Cast: Nasser Khan, Sonali Kulkarni, Milind Soman, Hrishita Bhatt

Director: Rohit Nayyar

Rating: *1/2 (But three cheers for the brave effort)

Producer: Nasser Khan

Music: Anand Raaj Anand

We often crib about the hard part of reviewing films. We have to watch all sorts of bad movies. Reviewing ‘Shadow’ is equally hard. But this time there are more dimensions. ‘Shadow’ is a regular film and yet it is not. While it is an attempt to make a regular thriller, at helm of things is a blind person Nasser Khan, producing and acting in it. To make things tougher he enacts a person who can see very well. And despite all these factors we are expected to show no bias. Hard task, considering we are human beings too!
 
Cutting a long story short, with a blind person at helm who is making the film to portray to the world that being ‘handicapped’ is not the end of the world, we got to see ‘Shadow’ is not as bad as I expected it to be. Nasser does a great job as a producer giving the director enough space to make it look like a big budget venture. ‘Shadow’ looks clean. It has been shot well, edited sleek, DI done well – in all production values which could very well make Nasser a dream producer. He is decent as an actor too, considering he does the dialogue well enough. The cinematographer does a clever job trying to hide Nasser’s handicap.
 
However, the good part ends there. Getting out of the compassionate self, ‘Shadow’ is a badly written script. It has stereotypical characters, awful dialogues and less attention given to details. Songs pop up out of nowhere and the music is nothing great. Locales in Bangkok have been passed off as Mumbai, unconvincingly. Characters are not explained well. Milind Soman is shown as a print reporter holding a recorder and suddenly shown reporting on TV, still holding the recorder. Whatever happened to the TV boom! Hrishita Bhatt’s character makes a mysterious exit and suddenly comes out at the end. There are a couple of surprising twists but they don’t hold you too long because of the number of loopholes otherwise.
 
Performance-wise Vishwajeet Pradhan probably does the most convincing act as the commissioner and Sonali’s father.

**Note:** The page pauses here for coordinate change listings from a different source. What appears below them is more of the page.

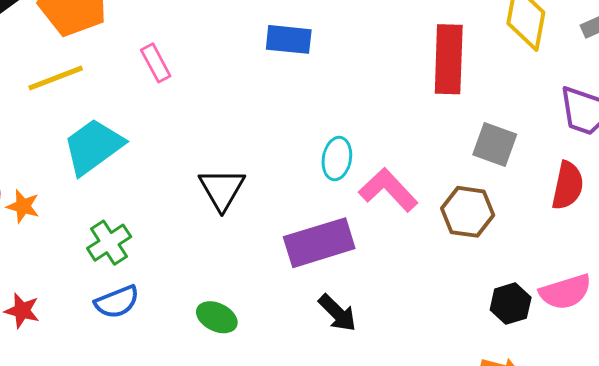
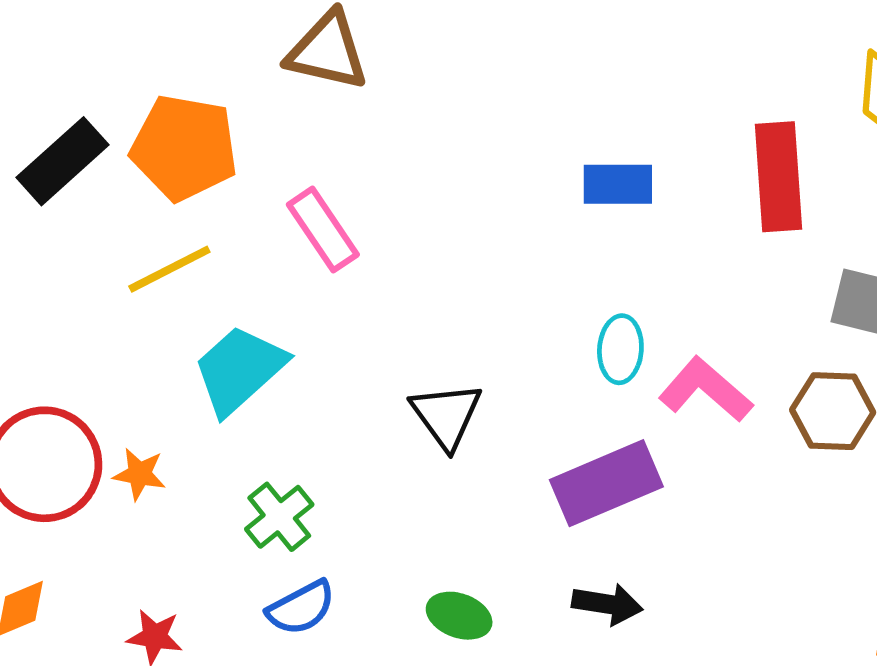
blue rectangle: (289, 39) -> (618, 184), moved
pink rectangle: (156, 63) -> (323, 230), size x1.4
black arrow: (337, 313) -> (607, 604), moved, turned -30

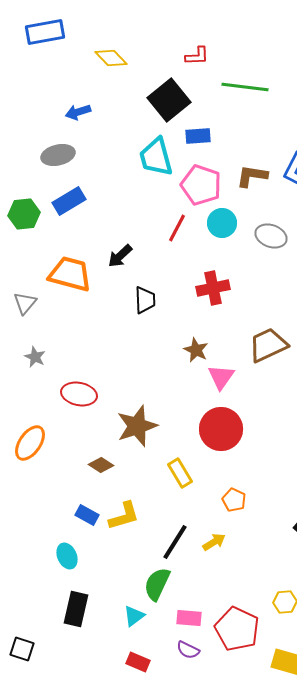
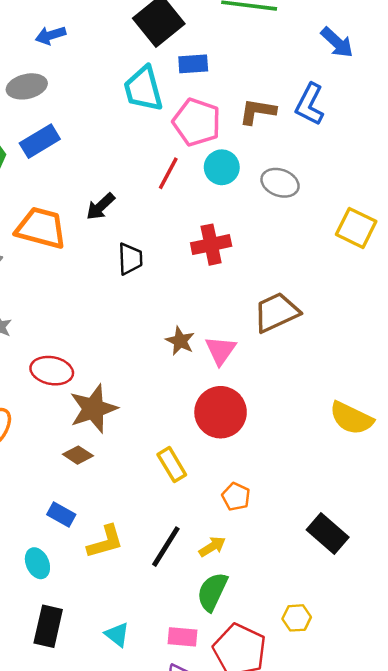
brown star: (196, 350) -> (180, 341), moved
brown star: (137, 426) -> (93, 409), moved
yellow L-shape: (124, 516) -> (105, 542), moved
green semicircle: (157, 584) -> (212, 592), moved
cyan triangle: (134, 616) -> (117, 635), turned -45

And he is not even important for the film. Milind Soman does well in his sketchy character. Sonali Kulkarni really needs to lose weight before she thinks of doing another item number in short clothes like the one she wore. Inedible stuff! Other characters not used at all.
 
Overall ‘Shadow’ is bad when you compare it to our regular stuff. But it is not the worst. It, in fact, has been made in a way that makes it look pretty high budget and there are some interesting twists. And Nasser Khan deserves a pat on his back... it is not easy to do what he did!